What you are asked to do
In the data that follows, count the lines where "fill" appears, and write only the number.

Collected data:
- - - -

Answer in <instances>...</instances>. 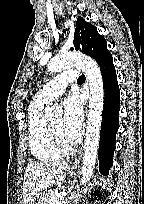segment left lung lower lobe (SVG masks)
<instances>
[{"instance_id":"left-lung-lower-lobe-1","label":"left lung lower lobe","mask_w":144,"mask_h":204,"mask_svg":"<svg viewBox=\"0 0 144 204\" xmlns=\"http://www.w3.org/2000/svg\"><path fill=\"white\" fill-rule=\"evenodd\" d=\"M99 66L103 76L105 98L98 157L100 172L108 175V170L113 162L116 133L119 126L120 90L113 58L107 57L99 63Z\"/></svg>"}]
</instances>
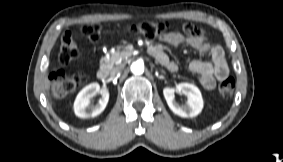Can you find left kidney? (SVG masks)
<instances>
[{
  "label": "left kidney",
  "mask_w": 283,
  "mask_h": 162,
  "mask_svg": "<svg viewBox=\"0 0 283 162\" xmlns=\"http://www.w3.org/2000/svg\"><path fill=\"white\" fill-rule=\"evenodd\" d=\"M175 92L187 97L186 104H179L175 100ZM163 95L171 111L180 117L192 118L202 111L203 99L201 92L198 87L191 83H179L175 88L165 87Z\"/></svg>",
  "instance_id": "left-kidney-1"
}]
</instances>
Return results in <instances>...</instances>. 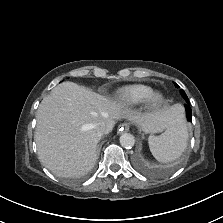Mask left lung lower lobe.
<instances>
[{
  "instance_id": "1",
  "label": "left lung lower lobe",
  "mask_w": 223,
  "mask_h": 223,
  "mask_svg": "<svg viewBox=\"0 0 223 223\" xmlns=\"http://www.w3.org/2000/svg\"><path fill=\"white\" fill-rule=\"evenodd\" d=\"M186 102L187 103L184 106H185V109H186L187 120L191 121L192 120V110L190 108L189 100H186Z\"/></svg>"
}]
</instances>
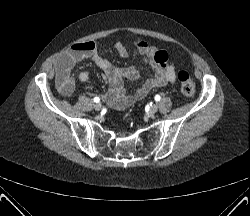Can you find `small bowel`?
I'll return each mask as SVG.
<instances>
[{
    "label": "small bowel",
    "mask_w": 250,
    "mask_h": 216,
    "mask_svg": "<svg viewBox=\"0 0 250 216\" xmlns=\"http://www.w3.org/2000/svg\"><path fill=\"white\" fill-rule=\"evenodd\" d=\"M135 44L143 55L145 64L150 68L151 74L141 82L134 95L126 94L124 82L125 80L138 81L140 79L139 71L135 67H114L107 58L98 53L96 45L92 41L75 44L58 58L56 63L58 90L66 96L73 93L75 81L70 71L74 64L86 58H91L104 71L109 84L106 98L118 110L125 109L135 101L144 98L154 88L175 84V65L170 61L169 54L149 45L144 40H137ZM115 48L121 57H127L128 51L123 43L116 42ZM78 79L81 83L88 82V72H81Z\"/></svg>",
    "instance_id": "c3829d8e"
}]
</instances>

- - - -

Answer area
4